There was no mention of that possibility in the speech. Instead, she talked of growing up in Mississippi and Georgia with parents who fostered her dream to run for public office, sparking her bid to become the nation's first black female governor.

She lost that race by a slim margin but ended her campaign without formally conceding, accusing Kemp of using his role as state’s top election official to make it harder for people to vote. Kemp and his allies said they were enforcing laws, some of them supported by Democrats, meant to block illegal ballots.

Abrams has emerged as her state party's leader-in-exile since then, at once the most prominent Democrat in Georgia and a national figure loathed by some Republicans. Top Democrats are feverishly courting her to run for the Senate next year against Perdue, while Republicans are readying for the race.

Shortly before her remarks, the Republican National Committee branded Abrams "Sore Loser Stacey" and the National Republican Senatorial Committee blasted out a 30-second video featuring snippets of her campaign-trail remarks that infuriated conservatives.
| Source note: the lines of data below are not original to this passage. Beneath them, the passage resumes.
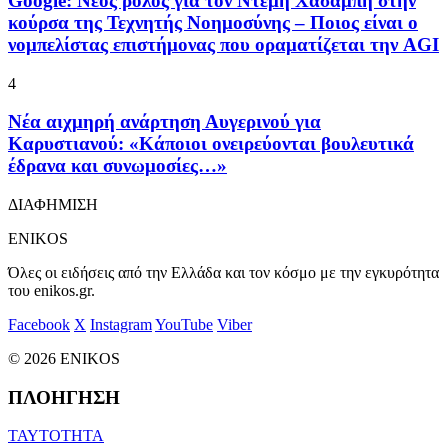
Google: Νέος ρόλος για τον Ντέμη Χασάμπη στην
κούρσα της Τεχνητής Νοημοσύνης – Ποιος είναι ο
νομπελίστας επιστήμονας που οραματίζεται την AGI
4
Νέα αιχμηρή ανάρτηση Αυγερινού για
Καρυστιανού: «Κάποιοι ονειρεύονται βουλευτικά
έδρανα και συνωμοσίες…»
ΔΙΑΦΗΜΙΣΗ
ENIKOS
Όλες οι ειδήσεις από την Ελλάδα και τον κόσμο με την εγκυρότητα
του enikos.gr.
Facebook
X
Instagram
YouTube
Viber
© 2026 ENIKOS
ΠΛΟΗΓΗΣΗ
ΤΑΥΤΟΤΗΤΑ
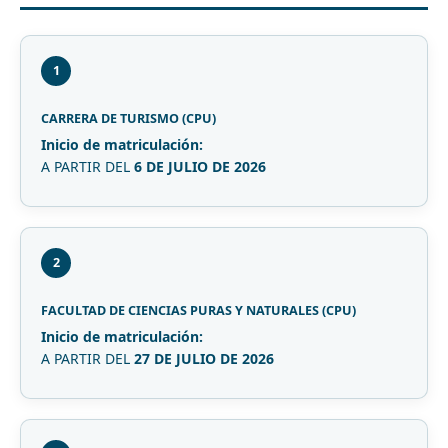
1
CARRERA DE TURISMO (CPU)
Inicio de matriculación:
A PARTIR DEL
6 DE JULIO DE 2026
2
FACULTAD DE CIENCIAS PURAS Y NATURALES (CPU)
Inicio de matriculación:
A PARTIR DEL
27 DE JULIO DE 2026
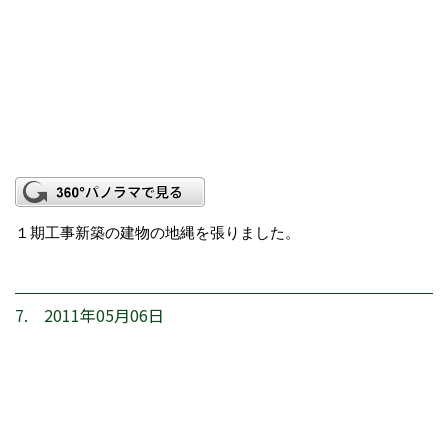
１期工事新築の建物の地縄を張りました。
7. 2011年05月06日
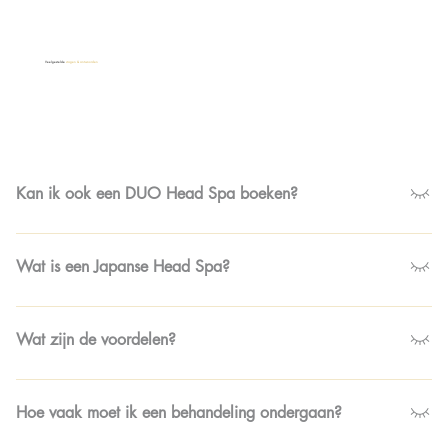
Veelgestelde
vragen & antwoorden
Kan ik ook een DUO Head Spa boeken?
Nee, helaas bieden wij geen DUO-behandelingen aan. Wel
kunt u na elkaar behandeld worden. Wij zorgen voor
Wat is een Japanse Head Spa?
heerlijke thee of koffie tijdens het wachten.
Het is een behandeling die zich richt op de gezondheid van
de hoofdhuid, met een combinatie van reiniging, massage en
Wat zijn de voordelen?
verzorgende producten, met als doel een gezonde hoofdhuid
en mooi haar te bevorderen.
Het kan helpen bij het verminderen van roos, een droge
hoofdhuid, haaruitval, jeuk en het stimuleren van de
Hoe vaak moet ik een behandeling ondergaan?
haargroei.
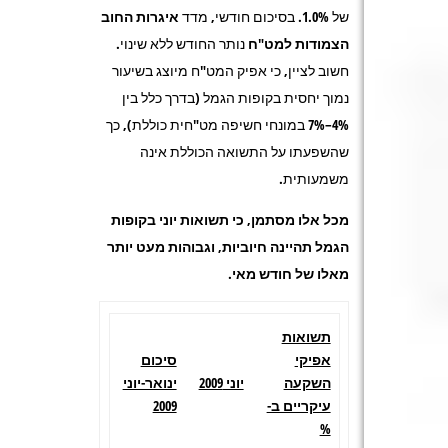
של 1.0%. בסיכום חודשי, מדד
איגרות החוב
הצמודות למט"ח
נותר החודש ללא שינוי.
חשוב לציין, כי אפיק המט"ח מיוצג בשיעור
נמוך יחסית בקופות הגמל (בדרך כלל בין
4%–7% במונחי חשיפה מט"חית כוללת), כך
שהשפעתו על התשואה הכוללת אינה
משמעותית.
מכל אלו מסתמן, כי תשואות יוני בקופות
הגמל תהיינה חיוביות, וגבוהות מעט יותר
מאלו של חודש מאי.
תשואות
אפיקי
סיכום
השקעה
יוני 2009
ינואר-יוני
עיקריים ב-
2009
%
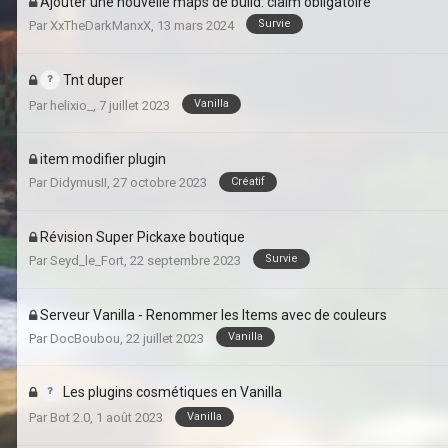
Ajouter une nouvelle maps de build: claim obligatoire
Survie
Par
XxTheDarkManxX
,
13 mars 2024
Tnt duper
Vanilla
Par
helixio_
,
7 juillet 2023
item modifier plugin
Créatif
Par
DidymusII
,
27 octobre 2023
Révision Super Pickaxe boutique
Survie
Par
Seyd_le_Fort
,
22 septembre 2023
Serveur Vanilla - Renommer les Items avec de couleurs
Vanilla
Par
DocBoubou
,
22 juillet 2023
Les plugins cosmétiques en Vanilla
Vanilla
Par
Bot 2.0
,
1 août 2023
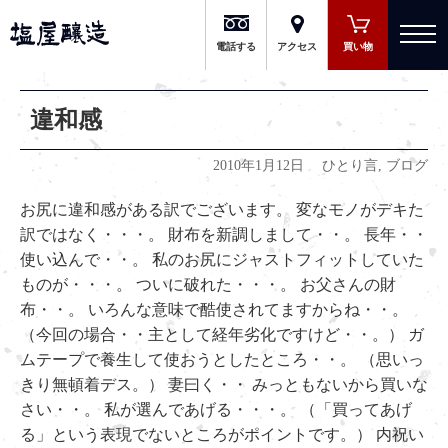
有限会社 塩屋醸造
電話する
アクセス
買い物
違和感
2010年1月12日
ひとり言
,
ブログ
お尻に違和感がある訳でございます。 変なモノがデキた
訳ではなく・・・。 財布を新調しまして・・。 長年・・
使い込んで・・。 私のお尻にジャストフィットしていた
ものが・・・。 ついに破れた・・・。 お父さんの財
布・・。 いろんな意味で酷使されてますからね・・。
（今回の場合・・主として経年劣化ですけど・・。） ガ
ムテープで養生して使おうとしたところ・・。 （思いっ
きり無頓着デス。） 妻曰く・・ みっともないから買いな
さい・・。 私が選んであげる・・・。 （「買ってあげ
る」という表現でないところがポイントです。） 内祝い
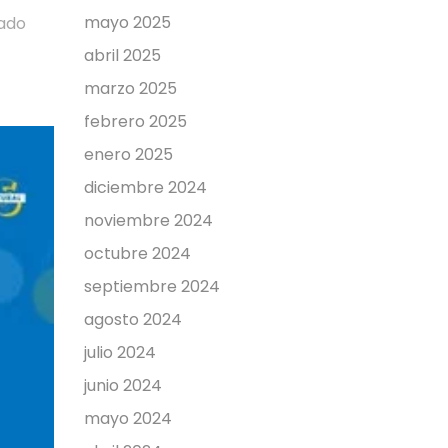
mayo 2025
ñado
abril 2025
marzo 2025
febrero 2025
enero 2025
diciembre 2024
noviembre 2024
octubre 2024
septiembre 2024
agosto 2024
julio 2024
junio 2024
mayo 2024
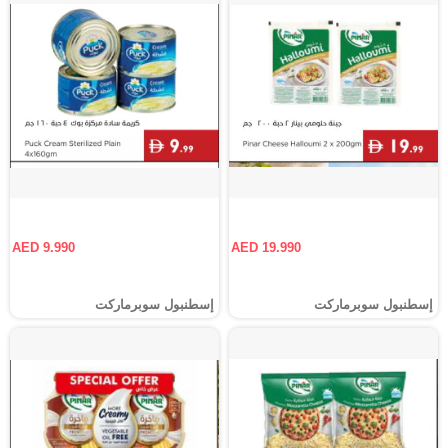
AED 9.990
AED 19.990
إسطنبول سوبرماركت
إسطنبول سوبرماركت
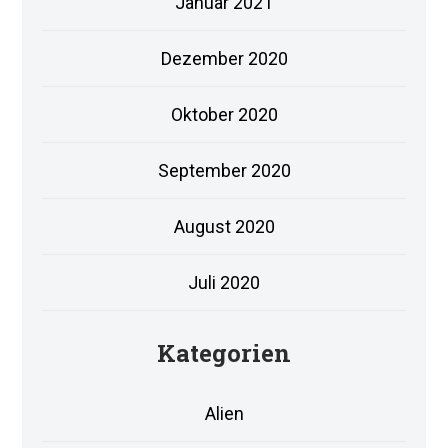
Januar 2021
Dezember 2020
Oktober 2020
September 2020
August 2020
Juli 2020
Kategorien
Alien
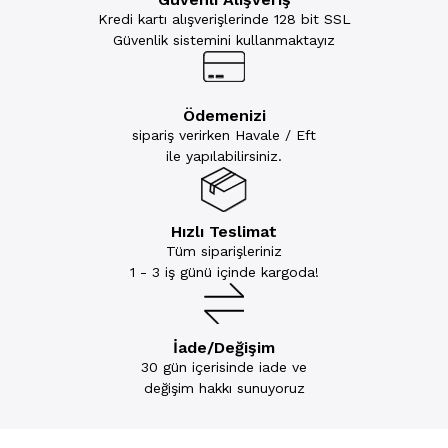
Kredi kartı alışverişlerinde 128 bit SSL
Güvenlik sistemini kullanmaktayız
Ödemenizi
sipariş verirken Havale / Eft
ile yapılabilirsiniz.
Hızlı Teslimat
Tüm siparişleriniz
1 - 3 iş günü içinde kargoda!
İade/Değişim
30 gün içerisinde iade ve
değişim hakkı sunuyoruz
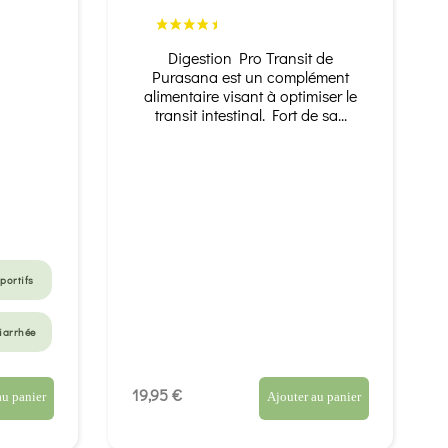
Digestion Pro Transit de
Purasana est un complément
alimentaire visant à optimiser le
transit intestinal. Fort de sa...
portifs
iarrhée
portifs
19,95 €
au panier
Ajouter au panier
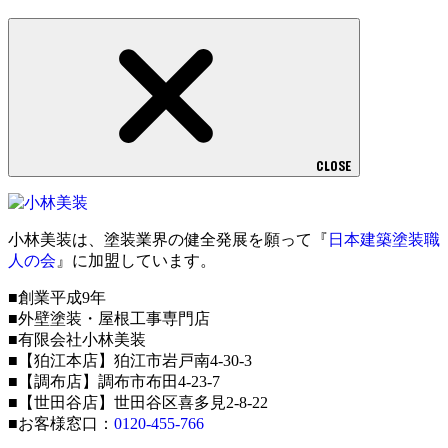
CLOSE
小林美装は、塗装業界の健全発展を願って『
日本建築塗装職
人の会
』に加盟しています。
■創業平成9年
■外壁塗装・屋根工事専門店
■有限会社小林美装
■【狛江本店】狛江市岩戸南4-30-3
■【調布店】調布市布田4-23-7
■【世田谷店】世田谷区喜多見2-8-22
■お客様窓口：
0120-455-766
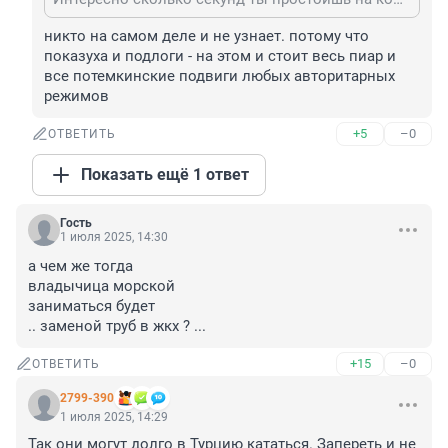
никто на самом деле и не узнает. потому что 
показуха и подлоги - на этом и стоит весь пиар и 
все потемкинские подвиги любых авторитарных 
режимов
+5
–0
ОТВЕТИТЬ
Показать ещё 1 ответ
Гость
1 июля 2025, 14:30
а чем же тогда 

владычица морской

заниматься будет

.. заменой труб в жкх ? ...
+15
–0
ОТВЕТИТЬ
2799-390
1 июля 2025, 14:29
Так они могут долго в Турцию кататься. Запереть и не 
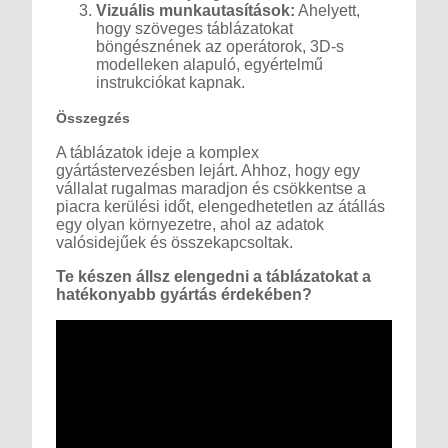
Vizuális munkautasítások:
Ahelyett,
hogy szöveges táblázatokat
böngésznének az operátorok, 3D-s
modelleken alapuló, egyértelmű
instrukciókat kapnak.
Összegzés
A táblázatok ideje a komplex
gyártástervezésben lejárt. Ahhoz, hogy egy
vállalat rugalmas maradjon és csökkentse a
piacra kerülési időt, elengedhetetlen az átállás
egy olyan környezetre, ahol az adatok
valósidejűek és összekapcsoltak.
Te készen állsz elengedni a táblázatokat a
hatékonyabb gyártás érdekében?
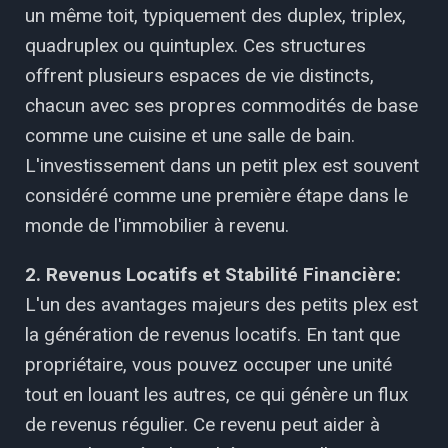
un même toit, typiquement des duplex, triplex,
quadruplex ou quintuplex. Ces structures
offrent plusieurs espaces de vie distincts,
chacun avec ses propres commodités de base
comme une cuisine et une salle de bain.
L'investissement dans un petit plex est souvent
considéré comme une première étape dans le
monde de l'immobilier à revenu.
2. Revenus Locatifs et Stabilité Financière:
L'un des avantages majeurs des petits plex est
la génération de revenus locatifs. En tant que
propriétaire, vous pouvez occuper une unité
tout en louant les autres, ce qui génère un flux
de revenus régulier. Ce revenu peut aider à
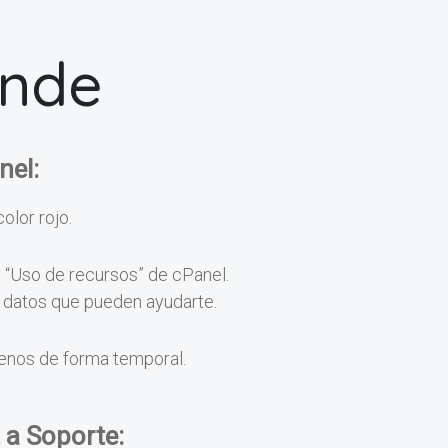
onde
nel:
color rojo.
n “Uso de recursos” de cPanel.
os datos que pueden ayudarte.
menos de forma temporal.
 a Soporte:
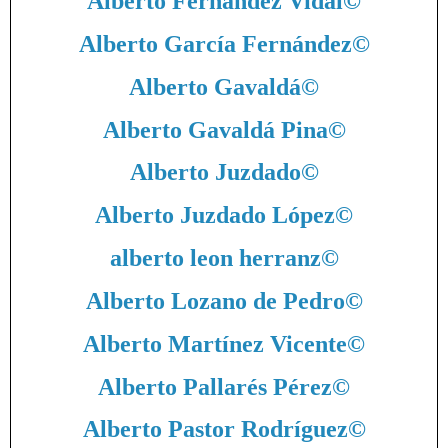
Alberto Fernández Vidal
©
Alberto García Fernández
©
Alberto Gavaldá
©
Alberto Gavaldá Pina
©
Alberto Juzdado
©
Alberto Juzdado López
©
alberto leon herranz
©
Alberto Lozano de Pedro
©
Alberto Martínez Vicente
©
Alberto Pallarés Pérez
©
Alberto Pastor Rodríguez
©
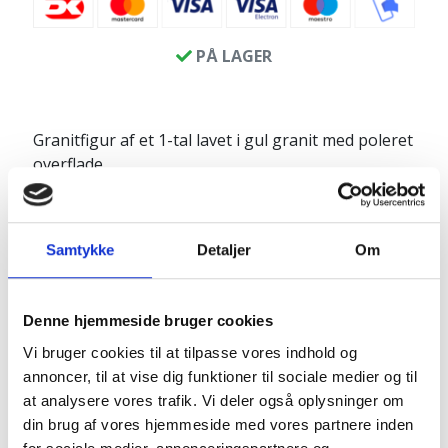
PÅ LAGER
Granitfigur af et 1-tal lavet i gul granit med poleret
overflade.
Der er monteret en sort poleret granitplade på
toppen.
Samtykke
Detaljer
Om
Produktinfo:
Længde: ca. 35 cm
Bredde: ca. 26 cm
Denne hjemmeside bruger cookies
Højde: ca. 80 cm
Vi bruger cookies til at tilpasse vores indhold og
Vægt: ca. 150 kg
annoncer, til at vise dig funktioner til sociale medier og til
at analysere vores trafik. Vi deler også oplysninger om
din brug af vores hjemmeside med vores partnere inden
Pakkes og sendes på emballagetype:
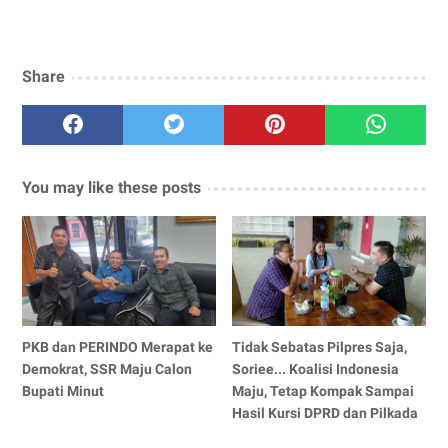
Share
You may like these posts
PKB dan PERINDO Merapat ke
Tidak Sebatas Pilpres Saja,
Demokrat, SSR Maju Calon
Soriee... Koalisi Indonesia
Bupati Minut
Maju, Tetap Kompak Sampai
Hasil Kursi DPRD dan Pilkada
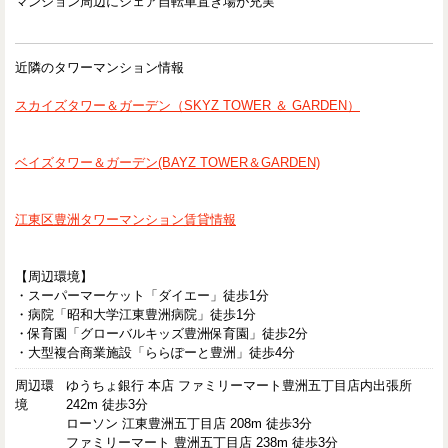
マンション周辺にシェア自転車置き場が充実
近隣のタワーマンション情報
スカイズタワー＆ガーデン（SKYZ TOWER ＆ GARDEN）
ベイズタワー＆ガーデン(BAYZ TOWER＆GARDEN)
江東区豊洲タワーマンション賃貸情報
【周辺環境】
・スーパーマーケット「ダイエー」徒歩1分
・病院「昭和大学江東豊洲病院」徒歩1分
・保育園「グローバルキッズ豊洲保育園」徒歩2分
・大型複合商業施設「ららぽーと豊洲」徒歩4分
周辺環
ゆうちょ銀行 本店 ファミリーマート豊洲五丁目店内出張所
境
242m 徒歩3分
ローソン 江東豊洲五丁目店 208m 徒歩3分
ファミリーマート 豊洲五丁目店 238m 徒歩3分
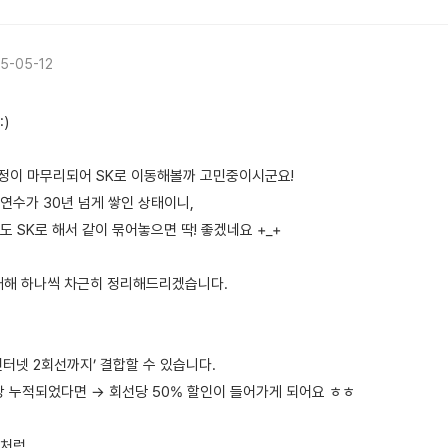
5-05-12
)
약정이 마무리되어 SK로 이동해볼까 고민중이시군요!
연수가 30년 넘게 쌓인 상태이니,
 SK로 해서 같이 묶어놓으면 딱! 좋겠네요 +_+
대해 하나씩 차근히 정리해드리겠습니다.
터넷 2회선까지’ 결합할 수 있습니다.
상 누적되었다면 → 회선당 50% 할인이 들어가게 되어요 ㅎㅎ
것처럼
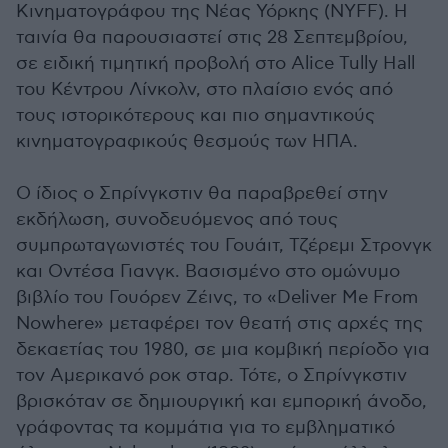
Κινηματογράφου της Νέας Υόρκης (NYFF). Η
ταινία θα παρουσιαστεί στις 28 Σεπτεμβρίου,
σε ειδική τιμητική προβολή στο Alice Tully Hall
του Κέντρου Λίνκολν, στο πλαίσιο ενός από
τους ιστορικότερους και πιο σημαντικούς
κινηματογραφικούς θεσμούς των ΗΠΑ.
Ο ίδιος ο Σπρίνγκστιν θα παραβρεθεί στην
εκδήλωση, συνοδευόμενος από τους
συμπρωταγωνιστές του Γουάιτ, Τζέρεμι Στρονγκ
και Οντέσα Γιανγκ. Βασισμένο στο ομώνυμο
βιβλίο του Γουόρεν Ζέινς, το «Deliver Me From
Nowhere» μεταφέρει τον θεατή στις αρχές της
δεκαετίας του 1980, σε μια κομβική περίοδο για
τον Αμερικανό ροκ σταρ. Τότε, ο Σπρίνγκστιν
βρισκόταν σε δημιουργική και εμπορική άνοδο,
γράφοντας τα κομμάτια για το εμβληματικό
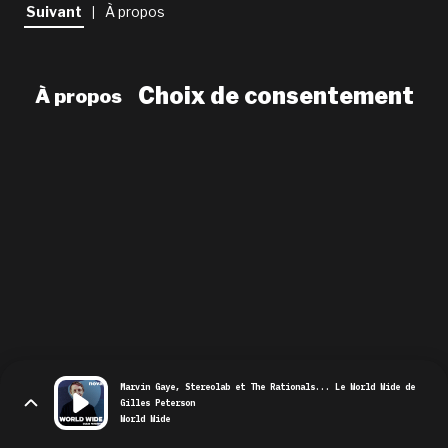
newsletter
Suivant
À propos
|
le shop
Choix de consentement
À propos
Marvin Gaye, Stereolab et The Rationals... Le World Wide de
Gilles Peterson
World Wide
Abrams reflects a changing Democratic coalition that’s responded to Trump’s presidency with a more liberal approach. To keep pace with voters, the party is embracing politicians who focus on expanding its base rather than winning back moderates.

That was at the heart of Abrams’ bid for governor. She staked her campaign on energizing liberal voters with calls for new gun restrictions, an urgent appeal to expand Medicaid and more tax credits for lower-income families.

Her speech Tuesday echoed that platform. She blasted a GOP tax cut she said “rigged the system against working people,” urged lawmakers to protect the Affordable Care Act and called on Congress to fight climate change.

But she put expanding ballot access in a paramount role, saying that all those policies can’t be enacted if there are threats to “undermine our right to vote.” Surrounded by supporters who faced troubles casting ballots, she called the fight over voting rights the “next battle for our democracy.”

“We must reject the cynicism that says allowing every eligible vote to be cast and counted is a ‘power grab,’ ” she said.

“The foundation of our moral leadership around the globe is free and fair elections,” Abrams said, “where voters pick their leaders — not where politicians pick their voters.”